Sauf que les usines sont pleines de types n’ayant plus rien à perdre. Comme ces deux qui ont la mauvaise idée de kidnapper une fille sur les trottoirs de Strasbourg pour la revendre à deux caïds qui font la pluie et le beau temps entre Épinal et Nancy.
Une fille, un Colt 45, la neige, à partir de là, tout s’enchaîne…
★★★★★ Que du bonheur !
Mon avis :
Nicolas Mathieu a suivi les plans sociaux au moment de la crise financière des subprimes en tant que rédacteur dans une agence de reporting. Si l’économie mondiale s’avère obscure pour vous, restez quand même, le roman noir » Aux animaux la guerre » ne traite l’événement que de l’intérieur, du côté des » dominés » (Annie Ernaux).
Ici, le naturalisme du XIXème siècle ( » reproduire la réalité avec une objectivité parfaite dans tous ses aspects, même les plus sordides » ) n’est pas mort, puisque nous plongeons dans une magnifique fresque sociale, au cœur de laquelle sont insérés des fragments d’analyse et de réflexion. L’auteur a fait en sorte qu’on ne lise pas seulement un récit, et fait attention à ne pas transformer, non plus, le texte en roman à thèse.
Ce livre – au-delà de sa puissance de révélation – construit avec efficacité un puzzle dramatique (n’oublions pas dans quelle collection il est publié !) nous offrant ainsi rapidement un suspense insoutenable.
J’ai découvert une plume franche et précise, loyale et fine, au service d’une tension et d’une mécanique stylistique formidables. Le fond, la forme, le rythme, tout y est.

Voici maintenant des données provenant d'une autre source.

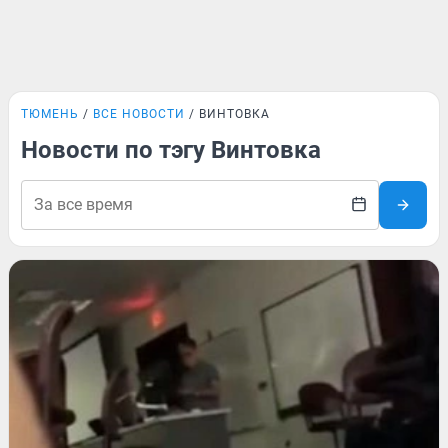
ТЮМЕНЬ
ВСЕ НОВОСТИ
ВИНТОВКА
Новости по тэгу Винтовка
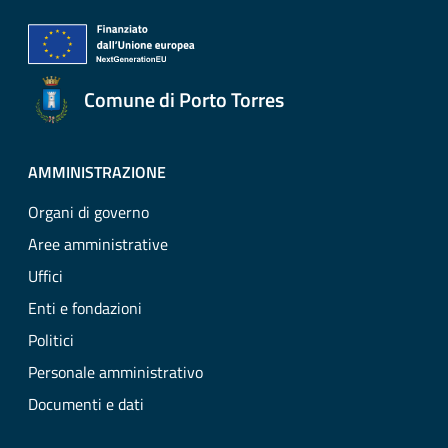
Comune di Porto Torres
AMMINISTRAZIONE
Organi di governo
Aree amministrative
Uffici
Enti e fondazioni
Politici
Personale amministrativo
Documenti e dati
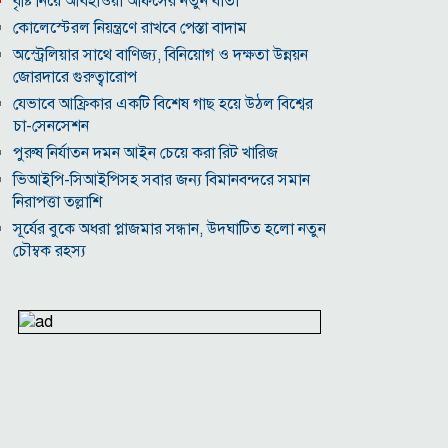
বৃষ্টি নিয়ে আবহাওয়া অফিসের নতুন বার্তা
কোলেস্টেরল নিয়ন্ত্রণে রাখবে পেস্তা বাদাম
অস্ট্রেলিয়ার সাথে বাণিজ্য, বিনিয়োগ ও দক্ষতা উন্নয়ন
জোরদারে গুরুত্বারোপ
যেভাবে আফ্রিকার একটি বিশেষ গাছ হয়ে উঠল বিশ্বের
চা-সেনসেশন
পুরুষ নির্যাতন দমন আইন চেয়ে করা রিট খারিজ
ভিআইপি-সিআইপিসহ সবার জন্য বিমানবন্দরে সমান
নিরাপত্তা তল্লাশি
সূর্যের বুকে অধরা প্লাজমার সন্ধান, উদ্ঘাটিত হলো নতুন
চৌম্বক রহস্য
উপমহাদেশের প্রভাবশালী ১০ সুফি সাধক
প্রতারণা মামলায় সালমান খানকে আদালতে তলব
কোটি টাকার মৃত্যু ভাতার লোভে সেনাদের বিয়ে, সামনে
এলো চাঞ্চল্যকর অভিযোগ
হিরোশিমা-নাগাসাকি হামলার ৮১ বছর: বর্তমান বিশ্বে
পারমাণবিক পরিস্থিতি কি?
বাংলাদেশি টাকায় আজকের মুদ্রা বিনিময় হার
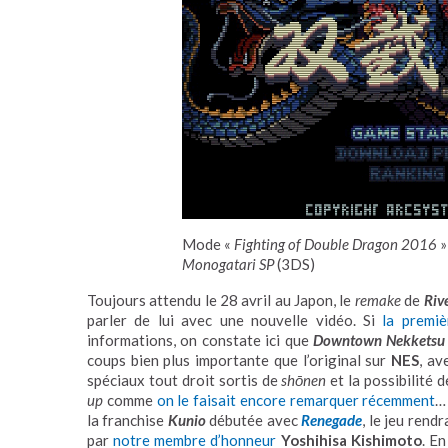
Mode «
Fighting of Double Dragon 2016
»
Monogatari SP
(3DS)
Toujours attendu le 28 avril au Japon, le
remake
de
Riv
parler de lui avec une nouvelle vidéo. Si
la premi
informations, on constate ici que
Downtown Nekketsu 
coups bien plus importante que l’original sur
NES
, av
spéciaux tout droit sortis de
shōnen
et la possibilité 
up
comme
on le faisait encore remarquer récemment
…
la franchise
Kunio
débutée avec
Renegade
, le jeu ren
par
notre membre d’honneur
Yoshihisa Kishimoto
. En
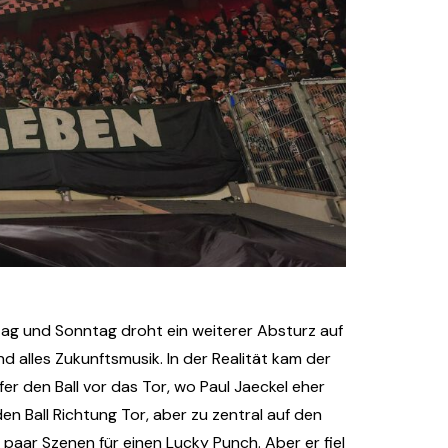
tag und Sonntag droht ein weiterer Absturz auf
 alles Zukunftsmusik. In der Realität kam der
r den Ball vor das Tor, wo Paul Jaeckel eher
en Ball Richtung Tor, aber zu zentral auf den
paar Szenen für einen Lucky Punch. Aber er fiel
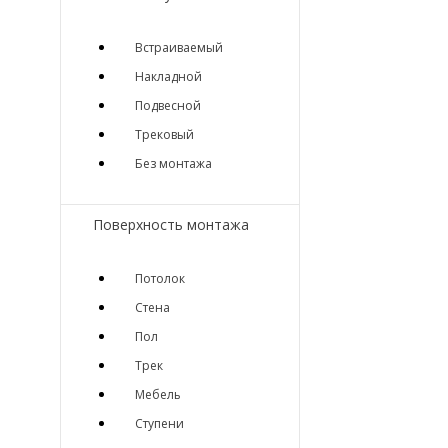
Встраиваемый
Накладной
Подвесной
Трековый
Без монтажа
Поверхность монтажа
Потолок
Стена
Пол
Трек
Мебель
Ступени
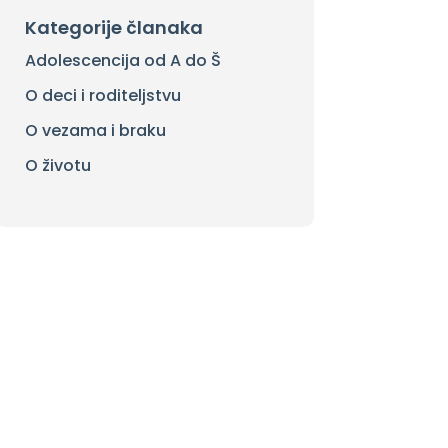
Kategorije članaka
Adolescencija od A do Š
O deci i roditeljstvu
O vezama i braku
O životu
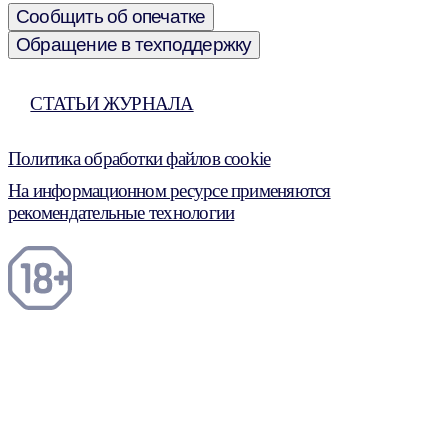
Сообщить об опечатке
Обращение в техподдержку
СТАТЬИ ЖУРНАЛА
Политика обработки файлов cookie
На информационном ресурсе применяются
рекомендательные технологии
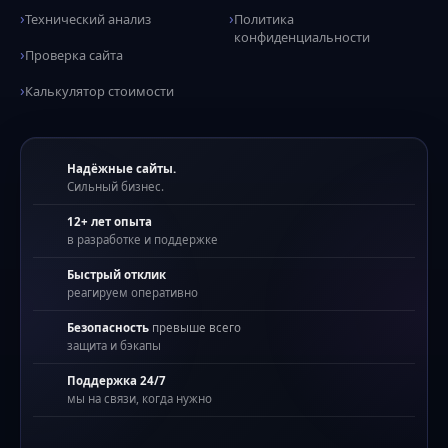
Технический анализ
Политика
конфиденциальности
Проверка сайта
Калькулятор стоимости
Надёжные сайты.
Сильный бизнес.
12+ лет опыта
в разработке и поддержке
Быстрый отклик
реагируем оперативно
Безопасность
превыше всего
защита и бэкапы
Поддержка 24/7
мы на связи, когда нужно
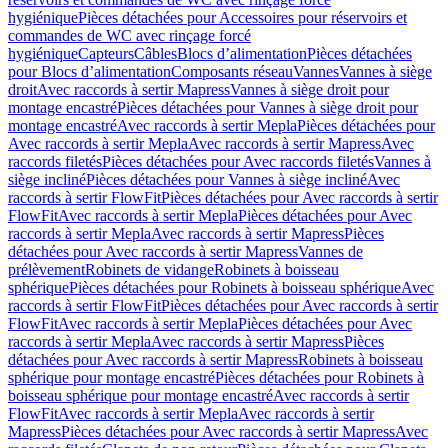
hygiénique
Pièces détachées pour Accessoires pour réservoirs et
commandes de WC avec rinçage forcé
hygiénique
Capteurs
Câbles
Blocs d’alimentation
Pièces détachées
pour Blocs d’alimentation
Composants réseau
Vannes
Vannes à siège
droit
Avec raccords à sertir Mapress
Vannes à siège droit pour
montage encastré
Pièces détachées pour Vannes à siège droit pour
montage encastré
Avec raccords à sertir Mepla
Pièces détachées pour
Avec raccords à sertir Mepla
Avec raccords à sertir Mapress
Avec
raccords filetés
Pièces détachées pour Avec raccords filetés
Vannes à
siège incliné
Pièces détachées pour Vannes à siège incliné
Avec
raccords à sertir FlowFit
Pièces détachées pour Avec raccords à sertir
FlowFit
Avec raccords à sertir Mepla
Pièces détachées pour Avec
raccords à sertir Mepla
Avec raccords à sertir Mapress
Pièces
détachées pour Avec raccords à sertir Mapress
Vannes de
prélèvement
Robinets de vidange
Robinets à boisseau
sphérique
Pièces détachées pour Robinets à boisseau sphérique
Avec
raccords à sertir FlowFit
Pièces détachées pour Avec raccords à sertir
FlowFit
Avec raccords à sertir Mepla
Pièces détachées pour Avec
raccords à sertir Mepla
Avec raccords à sertir Mapress
Pièces
détachées pour Avec raccords à sertir Mapress
Robinets à boisseau
sphérique pour montage encastré
Pièces détachées pour Robinets à
boisseau sphérique pour montage encastré
Avec raccords à sertir
FlowFit
Avec raccords à sertir Mepla
Avec raccords à sertir
Mapress
Pièces détachées pour Avec raccords à sertir Mapress
Avec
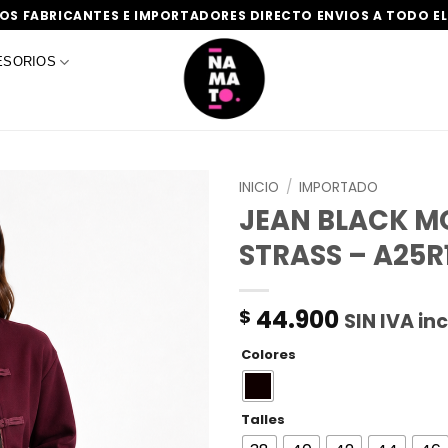
S FABRICANTES E IMPORTADORES DIRECTO ENVIOS A TODO EL
ESORIOS
INICIO
/
IMPORTADO
JEAN BLACK 
STRASS – A25
44.900
$
SIN IVA in
Colores
Talles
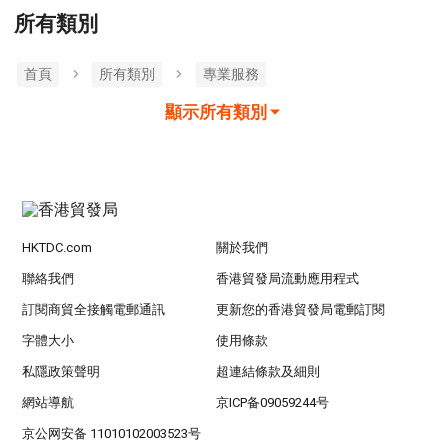
所有類別
首頁
所有類別
專業服務
顯示所有類別
HKTDC.com
關於我們
聯絡我們
香港貿發局流動應用程式
訂閱商貿全接觸電郵通訊
更新您的香港貿發局電郵訂閱
字體大小
使用條款
私隱政策聲明
超連結條款及細則
網站導航
京ICP备09059244号
京公网安备 11010102003523号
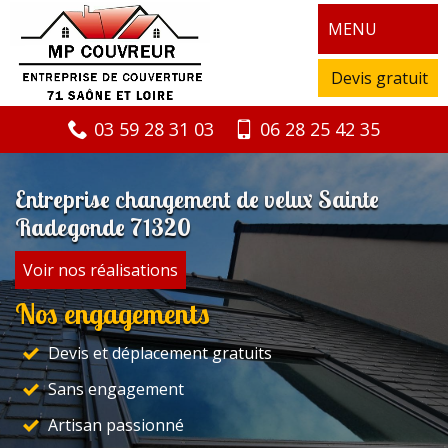
MENU
Devis gratuit
03 59 28 31 03
06 28 25 42 35
Entreprise changement de velux Sainte
Radegonde 71320
Voir nos réalisations
Nos engagements
Devis et déplacement gratuits
Sans engagement
Artisan passionné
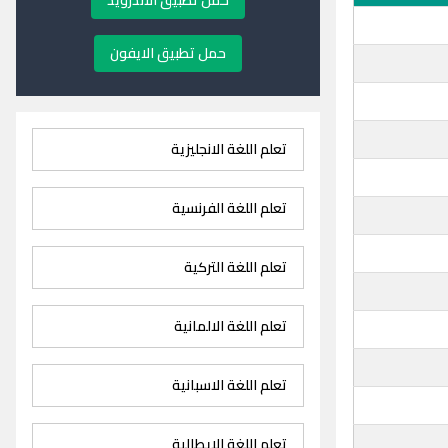
حمل تطبيق الاندرويد
حمل تطبيق الايفون
تعلم اللغة الانجليزية
تعلم اللغة الفرنسية
تعلم اللغة التركية
تعلم اللغة الالمانية
تعلم اللغة الاسبانية
تعلم اللغة الايطالية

Quel bonheur !!
Misères, salaires, violences, addictions, atteintes des besoins primaires, dissolution des liens sociaux… mon cher Zola des années de lycée n’est pas loin.
Nous pensions que ce temps social était révolu ; c’était sans compter une crise mondiale, les Vosges, une usine qui va fermer, quelques filles de l’est de l’Europe, une inspectrice du travail courageuse et dépassée, un syndicaliste aux abois, des ados bien paumés, et j’en passe, et surtout, surtout, un auteur incroyable que je ne suis pas prête de lâcher.
Il y a bien longtemps que je n’avais ressenti un tel bonheur de lire un roman construit aussi intelligemment : les personnages reviennent au fur et à mesure des chapitres, nous enchaînant au récit avec une malice émotionnelle ciselée au couteau.
Nicolas Mathieu a balisé les sentiers pour que son roman noir social ne nous quitte pas.
C’est un coup de cœur absolu en ce qui me concerne.
Pour info, la série du même titre et du même auteur (en partie) ne rend pas l’atmosphère et la sensibilité (aaah !!! le pouvoir des mots face à l’image) du roman et a pris des chemins de récit bien différents.